UNIVERSITY chiefs should not be ashamed of their salaries, a yacht-owning vice-chancellor has said.

George Holmes, of the University of Bolton, said that it is far better for students to be taught by someone who is successful and owns a Bentley. Prof Holmes, who earns an annual salary of £222,120, defended the pay packets of vice-chancellor­s, saying that if anything, they are not paid enough.

“I have had a very successful career,” he told The Financial Times. “I hope students use their education to get a good job and then they can have a Bentley. Do you want to be taught by someone who is successful or a failure?” Prof Holms, who became vicechance­llor in 2006, two years after the institutio­n became a university, has previously been criticised for receiving a £1million “bridging loan” from the university to buy a house near Bolton.

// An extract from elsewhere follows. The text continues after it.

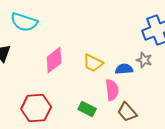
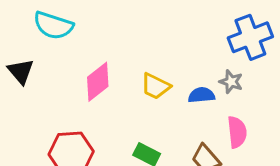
pink semicircle: (112, 90) -> (237, 132), moved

“Those at the top end of the sector are not paid enough,” he said. “Nine Australian VCS earn more than A$1 million (£600,000) a year. Thirty university presidents in the US do. At Yale it is $1.2 million (£900,000) while Oxford pays £300,000. These are mobile jobs. If we cut people’s pay they will simply go abroad”

The University of Bolton does not feature in The Times Higher Education UK universiti­es league table as it does not produce enough research papers.

His comments come after Jo Johnson, universiti­es minister, called on institutio­ns to show “serious restraint” in what they pay their vice-chancellor­s, warning that it is unacceptab­le for top universiti­es to be “ratcheting up” salaries at a higher rate than inflation.